A DSO's headline number is normally enterprise value, not guaranteed cash at closing. FOCUS reports that 100% cash is rare in PE-backed DSO sales; consideration often includes rollover equity, an earnout, or a seller note, and Mercer Capital notes that a DSO commonly buys at least 70% of practice equity while leaving a rollover option on the rest. A higher headline multiple can still produce lower risk-adjusted proceeds than a smaller all-cash private sale, if a large share of the value depends on future production, buyer refinancing, or illiquid rollover equity. Compare cash at closing, escrow terms, rollover percentage and security, earnout formula, seller note priority, and required post-close employment term, which commonly runs six to twelve months in a traditional sale and can run three to five years under a DSO agreement where the owner drives most of the production.

For most healthcare owners weighing these paths, it helps to see how dental fits inside broader healthcare sector M&A and the dental practice buyer landscape specifically before choosing a direction.

06

Frequently Asked Questions

A stable solo practice often screens at 65% to 85% of average three-year collections. Closed BizBuySell observations put the middle 50% of sold practices at 0.51x to 0.86x revenue and 1.60x to 3.37x SDE. Profitable DSO targets can price at 3.0x to 6.0x adjusted EBITDA, depending on size and buyer.
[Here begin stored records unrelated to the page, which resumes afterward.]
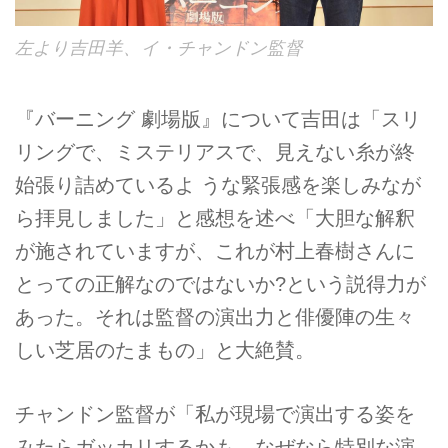
左より吉田羊、イ・チャンドン監督
『バーニング 劇場版』について吉田は「スリ
リングで、ミステリアスで、見えない糸が終
始張り詰めているよ うな緊張感を楽しみなが
ら拝見しました」と感想を述べ「大胆な解釈
が施されていますが、これが村上春樹さんに
とっての正解なのではないか?という説得力が
あった。それは監督の演出力と俳優陣の生々
しい芝居のたまもの」と大絶賛。
チャンドン監督が「私が現場で演出する姿を
みたらガッカリするかも。なぜなら特別な演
Only for a rough range. Average the last three years of actual collections and multiply by 0.65 to 0.85, then cross-check against normalized SDE or EBITDA, local closed sales, lease terms, payer mix, provider dependence, and near-term capital needs. No calculator can price tax allocation, rollover risk, or buyer-specific synergies, which is why a preliminary number and a defensible valuation are not the same thing.
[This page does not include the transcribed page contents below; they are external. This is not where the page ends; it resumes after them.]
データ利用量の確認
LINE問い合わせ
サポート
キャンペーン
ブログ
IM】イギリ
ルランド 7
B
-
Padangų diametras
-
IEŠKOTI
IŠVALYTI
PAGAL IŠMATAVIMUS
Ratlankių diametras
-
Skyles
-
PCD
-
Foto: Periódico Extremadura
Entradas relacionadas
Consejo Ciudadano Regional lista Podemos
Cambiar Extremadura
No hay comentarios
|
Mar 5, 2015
Collections and SDE fit a small practice where one dentist-buyer replaces the seller. Adjusted EBITDA fits a DSO or investor buying transferable profit after paying a replacement clinician and manager. Run at least two methods as cross-checks rather than relying on one.

Not necessarily. A DSO may offer a higher enterprise-value multiple for strong transferable EBITDA, but part of that number can be rollover equity, an earnout, or deferred payment. Compare after-tax cash at close and employment obligations, not just the headline multiple.

Traditional private sales commonly include six to twelve months of seller employment for transition, though some deals require only introductions and a short handover. DSO arrangements can require three to five years, especially where the seller drives most of the production or referral relationships.